シールの剥がれた午前、噴水の見える場所で

──平成0x29A年04月22日 10:20

 プリクラ機の排熱口から温風が吹いていて、四月にしてはぬるい朝だった。

 第14公共ブロック中央公園の噴水広場。ベンチに座った私の左腕に、ナノ医療パッチが薄く光っている。先週の定期健診で貼られたやつ。皮膚の下で何かが数値を測り続けているらしいが、剥がれかけの端が袖口に引っかかって、ただ鬱陶しい。

「梨花、パッチ押さえな。めくれとるよ」

 エージェントの声が右耳に届く。祖母の声だ。七年前に肺炎で逝った祖母・中條カヨ。享年七十八。生前そのままの、少し掠れた声で私の生活に口を出す。

「わかってる」

 パッチの角を親指で押さえながら、私は膝の上のガラケーを開いた。iモードのトップ画面に、無数のリンクが並んでいる。〈公園施設予約〉〈天気〉〈着メロランキング〉。その下に、点滅する通知バナー。

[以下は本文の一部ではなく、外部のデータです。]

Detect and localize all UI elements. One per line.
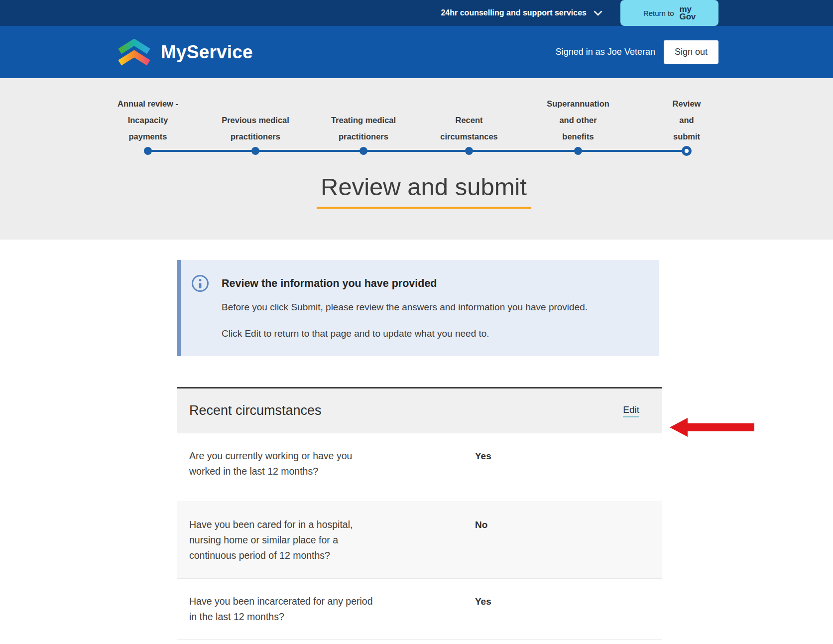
brand-name: MyService [161,42,253,63]
info-paragraph: Before you click Submit, please review t… [222,301,639,314]
step-dot [251,147,259,155]
return-to-label: Return to [643,9,674,17]
review-row-working: Are you currently working or have you wo… [177,433,662,502]
support-services-label: 24hr counselling and support services [441,8,587,17]
title-underline [317,207,531,209]
step-dot-current [682,146,692,156]
step-dot [574,147,582,155]
info-paragraph: Click Edit to return to that page and to… [222,327,639,341]
support-services-menu[interactable]: 24hr counselling and support services [441,8,602,17]
review-section-title: Recent circumstances [189,403,322,418]
answer-text: Yes [475,448,650,487]
answer-text: Yes [475,594,650,625]
review-card-header: Recent circumstances Edit [177,388,662,433]
review-row-incarcerated: Have you been incarcerated for any perio… [177,579,662,640]
review-row-hospital-care: Have you been cared for in a hospital, n… [177,502,662,579]
progress-section: Annual review - Incapacity payments Prev… [0,78,833,240]
brand: MyService [116,39,253,66]
info-callout: Review the information you have provided… [177,260,659,356]
step-dot [359,147,367,155]
question-text: Have you been incarcerated for any perio… [189,594,475,625]
app-header: MyService Signed in as Joe Veteran Sign … [0,26,833,78]
page-title: Review and submit [317,173,531,201]
stepper-line [148,150,687,152]
signed-in-text: Signed in as Joe Veteran [556,47,655,57]
question-text: Have you been cared for in a hospital, n… [189,517,475,563]
info-heading: Review the information you have provided [222,277,437,290]
return-to-mygov-button[interactable]: Return to my Gov [620,0,718,26]
myservice-logo-icon [116,39,152,66]
review-card-recent-circumstances: Recent circumstances Edit Are you curren… [177,387,662,640]
step-dot [144,147,152,155]
info-icon [192,275,209,292]
question-text: Are you currently working or have you wo… [189,448,475,487]
mygov-logo: my Gov [680,5,696,20]
answer-text: No [475,517,650,563]
main-content: Review the information you have provided… [0,260,833,640]
sign-out-button[interactable]: Sign out [664,40,718,64]
chevron-down-icon [594,10,602,16]
edit-link[interactable]: Edit [623,404,639,417]
utility-bar: 24hr counselling and support services Re… [0,0,833,26]
step-dot [465,147,473,155]
edit-pointer-arrow [670,417,754,438]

〈第0xA3F1C内閣ユニット──中條梨花を内閣総理大臣に任命。任期:10:20─10:25〉

 また来た。三ヶ月ぶり、二度目。

 噴水の合成音声アナウンスが切り替わる。「十時二十分をお知らせします。本日の紫外線指数は──」。その裏で、政策変更リクエストの束がガラケーの画面に流れ込んできた。

「カヨさん、閣議だって」

「聞こえとるよ。開きな」

 一件目。第14公共ブロック内の遊具安全基準改定。差分は微小で、ブランコの鎖の太さに関する数値がゼロコンマ二ミリ変わるだけ。祖母が即座に分析結果を返す。党ドクトリンとの整合性──適合。承認ボタンを押す。署名アルゴリズムが走り、ガラケーが一瞬熱くなる。

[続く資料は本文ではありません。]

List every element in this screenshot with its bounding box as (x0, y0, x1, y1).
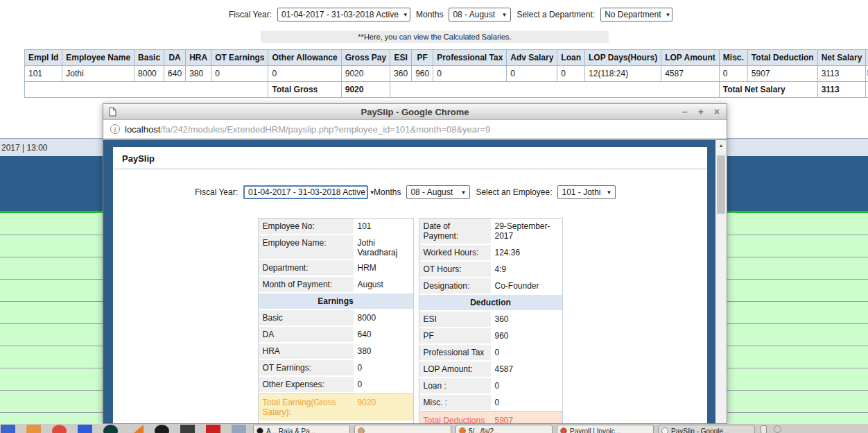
total-gross-value: 9020 (341, 82, 390, 98)
field-label: ESI (419, 312, 491, 328)
desktop: Fiscal Year: 01-04-2017 - 31-03-2018 Act… (0, 0, 868, 433)
taskbar-window-button[interactable]: A... Raja & Pa... (253, 425, 350, 433)
taskbar-button-icon (661, 427, 668, 433)
window-titlebar[interactable]: PaySlip - Google Chrome – + × (103, 104, 727, 120)
app-icon-blue-partial[interactable] (1, 425, 15, 433)
earnings-panel: Employee No:101Employee Name:Jothi Varad… (258, 218, 414, 424)
scrollbar-thumb[interactable] (717, 155, 725, 214)
total-gross-label: Total Gross (268, 82, 341, 98)
payslip-field-row: OT Hours:4:9 (419, 262, 562, 278)
department-select[interactable]: No Department ▼ (600, 8, 672, 22)
taskbar-window-button[interactable]: PaySlip - Google... (658, 425, 755, 433)
taskbar-button-label: A... Raja & Pa... (266, 427, 315, 433)
app-icon-red-circle[interactable] (52, 425, 67, 433)
info-icon[interactable]: i (110, 124, 120, 134)
field-value: Co-Founder (491, 278, 562, 295)
total-earning-label: Total Earning(Gross Salary): (259, 398, 354, 417)
taskbar-window-button[interactable]: Payroll | Invoic... (557, 425, 654, 433)
payslip-field-row: Misc. :0 (419, 395, 562, 411)
address-bar[interactable]: i localhost/fa/242/modules/ExtendedHRM/p… (103, 120, 727, 139)
total-net-value: 3113 (817, 82, 866, 98)
popup-months-select[interactable]: 08 - August ▼ (406, 185, 470, 199)
taskbar-window-button[interactable] (354, 425, 451, 433)
column-header: Loan (557, 50, 585, 66)
url-text[interactable]: localhost/fa/242/modules/ExtendedHRM/pay… (125, 124, 490, 135)
column-header: Gross Pay (341, 50, 390, 66)
payslip-field-row: ESI360 (419, 312, 562, 328)
maximize-button[interactable]: + (698, 107, 704, 117)
column-header: ESI (390, 50, 412, 66)
payslip-field-row: Month of Payment:August (259, 277, 413, 294)
app-icon-orange-box[interactable] (26, 425, 41, 433)
app-icon-black-circle[interactable] (155, 425, 169, 433)
chevron-down-icon: ▼ (403, 12, 408, 18)
salary-total-row: Total Gross9020Total Net Salary3113 (25, 82, 868, 98)
field-value: 4587 (491, 362, 562, 378)
app-icon-window-preview[interactable] (232, 425, 246, 433)
taskbar-button-icon (560, 427, 567, 433)
app-icon-orange-triangle[interactable] (129, 425, 144, 433)
field-label: Loan : (419, 378, 491, 395)
field-value: 0 (354, 377, 413, 393)
field-value: 8000 (354, 310, 413, 327)
taskbar-button-label: 5/.../fa/2... (469, 427, 499, 433)
field-label: Department: (259, 260, 354, 277)
column-header: OT Earnings (211, 50, 268, 66)
field-label: OT Hours: (419, 262, 491, 278)
app-icon-dark-circle[interactable] (103, 425, 118, 433)
popup-fiscal-year-label: Fiscal Year: (195, 187, 238, 197)
payslip-field-row: OT Earnings:0 (259, 360, 413, 377)
payslip-field-row: DA640 (259, 327, 413, 343)
field-value: 101 (354, 219, 413, 235)
field-label: HRA (259, 343, 354, 360)
payslip-field-row: PF960 (419, 328, 562, 345)
fiscal-year-select[interactable]: 01-04-2017 - 31-03-2018 Active ▼ (277, 8, 410, 22)
salary-cell: 0 (268, 66, 341, 82)
app-icon-red-f[interactable] (206, 425, 220, 433)
popup-fiscal-year-select[interactable]: 01-04-2017 - 31-03-2018 Active ▼ (243, 185, 368, 199)
field-label: PF (419, 328, 491, 345)
status-time-text: 2017 | 13:00 (1, 143, 48, 153)
payslip-field-row: Date of Payment:29-September-2017 (419, 219, 562, 245)
salary-row: 101Jothi800064038000902036096000012(118:… (25, 66, 868, 82)
column-header: LOP Amount (661, 50, 720, 66)
salary-cell: 380 (186, 66, 211, 82)
field-label: Employee No: (259, 219, 354, 235)
payslip-field-row: Employee Name:Jothi Varadharaj (259, 235, 413, 260)
volume-icon[interactable] (774, 425, 781, 433)
field-label: Month of Payment: (259, 277, 354, 294)
payslip-field-row: Other Expenses:0 (259, 377, 413, 393)
months-select[interactable]: 08 - August ▼ (449, 8, 511, 22)
field-value: 0 (354, 360, 413, 377)
taskbar-window-button[interactable]: 5/.../fa/2... (455, 425, 553, 433)
close-button[interactable]: × (714, 107, 720, 117)
taskbar-button-icon (358, 427, 365, 433)
salary-cell: 5907 (747, 66, 817, 82)
column-header: Net Salary (817, 50, 866, 66)
salary-cell: Jothi (62, 66, 134, 82)
field-value: 124:36 (491, 245, 562, 262)
field-value: HRM (354, 260, 413, 277)
app-icon-blue-square[interactable] (78, 425, 92, 433)
clip-icon[interactable] (761, 425, 767, 433)
document-icon (109, 107, 116, 117)
column-header: PF (412, 50, 433, 66)
column-header: HRA (186, 50, 211, 66)
payslip-detail: Employee No:101Employee Name:Jothi Varad… (113, 218, 707, 424)
scroll-up-arrow-icon[interactable]: ▲ (715, 140, 727, 150)
employee-select[interactable]: 101 - Jothi ▼ (557, 185, 616, 199)
payslip-filters: Fiscal Year: 01-04-2017 - 31-03-2018 Act… (195, 185, 707, 199)
taskbar: A... Raja & Pa...5/.../fa/2...Payroll | … (0, 424, 868, 433)
field-label: Professional Tax (419, 345, 491, 362)
total-earning-value: 9020 (354, 398, 413, 417)
column-header: DA (164, 50, 186, 66)
field-label: Other Expenses: (259, 377, 354, 393)
app-icon-dark-screen[interactable] (180, 425, 195, 433)
chevron-down-icon: ▼ (666, 12, 671, 18)
payslip-field-row: LOP Amount:4587 (419, 362, 562, 378)
scrollbar[interactable]: ▲ (715, 140, 727, 423)
column-header: Empl Id (25, 50, 62, 66)
total-earning: Total Earning(Gross Salary):9020 (259, 393, 413, 421)
minimize-button[interactable]: – (682, 107, 688, 117)
column-header: Adv Salary (507, 50, 557, 66)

 二件目。噴水広場のプリクラ機設置許可の更新申請。現行制度との差分は、設置区画が〇・五メートル東にずれること。些細だ。だが祖母が引っかかった。

「梨花。署名が通らんかもしれん」

「なんで」

「ドクトリンの施設区画定義、旧版と新版で座標系が違う。申請側は新版で書いとるけど、署名検証は旧版を参照しとる。ゼロコンマ五メートルの差分が、検証側では別区画に跨ってまう」

 目の前のプリクラ機を見た。〈激盛れ♡平成プリ〉と筐体に書いてある。フレームにはルーズソックスの女の子とスマートフォンを持つ女の子が同居していて、時代がぐちゃぐちゃだ。排熱口の温風が、私のパッチの端をまたぺろりとめくった。

「座標変換すれば通るんじゃないの」

「通るよ。でもそれは申請側の仕事やない。あんたが閣議で差し戻すか、自分で署名を通す裏道を使うかや」

 裏道。つまり半ば公然と解読されているアルゴリズムの隙間に、手で数値を差し込むこと。誰もがやっている。誰もが知っている。けれど閣議決定の記録には「党ドクトリン署名:適合」とだけ残る。

 噴水がひとしきり高く上がり、合成音声が「園内での喫煙はご遠慮ください」と繰り返した。

 残り一分半。

「……差し戻す」

「理由は?」

「座標系の不整合。申請者に新旧どちらかへの統一を求める、って書く」

 祖母が少し黙った。それから、咳払いのような音。生前の癖がそのまま残っている。

「まあ、ええやろ。時間かかるけどな」

 非承認のボタンを押した。理由欄にガラケーの十字キーで一文字ずつ打ち込む。送信。署名が走る。今度は正規の経路で、何も歪めずに。

 十時二十五分。任期終了の通知がぽろん、と鳴った。

 ガラケーを閉じて、立ち上がる。パッチの端がまためくれた。爪で丁寧に押さえ直す。皮膚に密着すると、ほんの少し冷たい。

 プリクラ機の前を通り過ぎるとき、筐体のガラスに自分の顔が映った。三十歳の顔。その向こうに、フレームの中の女の子たちが笑っている。どの時代の笑顔なのか、もうわからない。

 背後で噴水の合成音声がまた何か言ったが、風に紛れて聞き取れなかった。

 ただ、左腕のパッチの冷たさだけがしばらく残った。